RECORDS SUPPLIED>
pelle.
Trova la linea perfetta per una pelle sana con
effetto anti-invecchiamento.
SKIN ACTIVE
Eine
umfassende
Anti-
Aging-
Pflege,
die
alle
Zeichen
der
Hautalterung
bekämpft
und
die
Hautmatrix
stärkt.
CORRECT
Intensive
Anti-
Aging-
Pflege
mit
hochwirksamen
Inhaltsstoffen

--

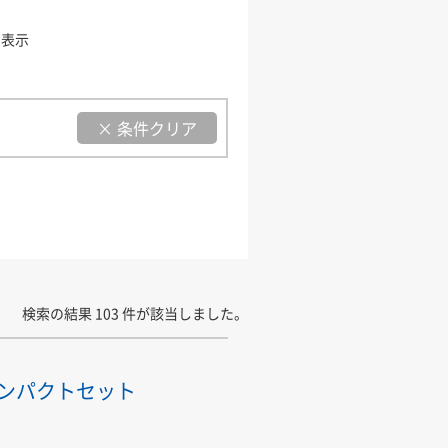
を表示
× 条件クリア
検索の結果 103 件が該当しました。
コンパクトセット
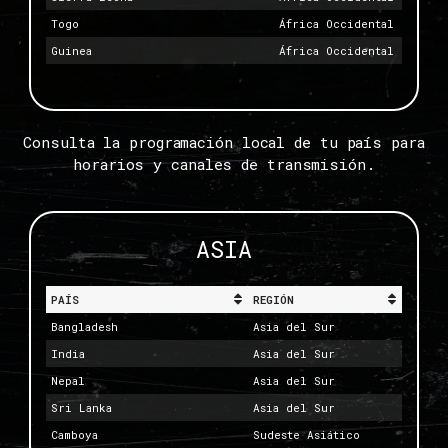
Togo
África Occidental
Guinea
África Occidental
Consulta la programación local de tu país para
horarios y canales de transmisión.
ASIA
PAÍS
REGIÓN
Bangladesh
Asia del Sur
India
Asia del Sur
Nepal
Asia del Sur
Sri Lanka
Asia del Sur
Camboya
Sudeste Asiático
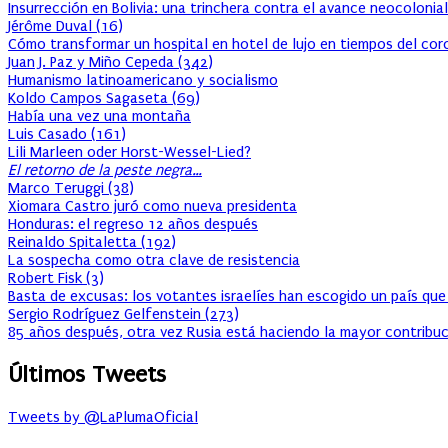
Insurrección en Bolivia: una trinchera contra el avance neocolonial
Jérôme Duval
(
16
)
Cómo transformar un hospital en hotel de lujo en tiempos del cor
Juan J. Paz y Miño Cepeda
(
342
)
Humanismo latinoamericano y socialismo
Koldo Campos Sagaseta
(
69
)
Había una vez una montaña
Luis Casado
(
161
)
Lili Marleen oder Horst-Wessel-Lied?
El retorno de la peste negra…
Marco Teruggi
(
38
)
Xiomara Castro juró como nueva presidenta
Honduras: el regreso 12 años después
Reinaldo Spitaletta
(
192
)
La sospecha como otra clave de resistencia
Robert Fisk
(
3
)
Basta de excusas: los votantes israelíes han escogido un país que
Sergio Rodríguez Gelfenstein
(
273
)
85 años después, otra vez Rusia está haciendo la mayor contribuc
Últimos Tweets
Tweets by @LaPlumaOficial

THE TASK>
From the records above, copy each line in which the string "otra" occurs.

OUTPUT OF THE TASK>
La sospecha como otra clave de resistencia
85 años después, otra vez Rusia está haciendo la mayor contribuc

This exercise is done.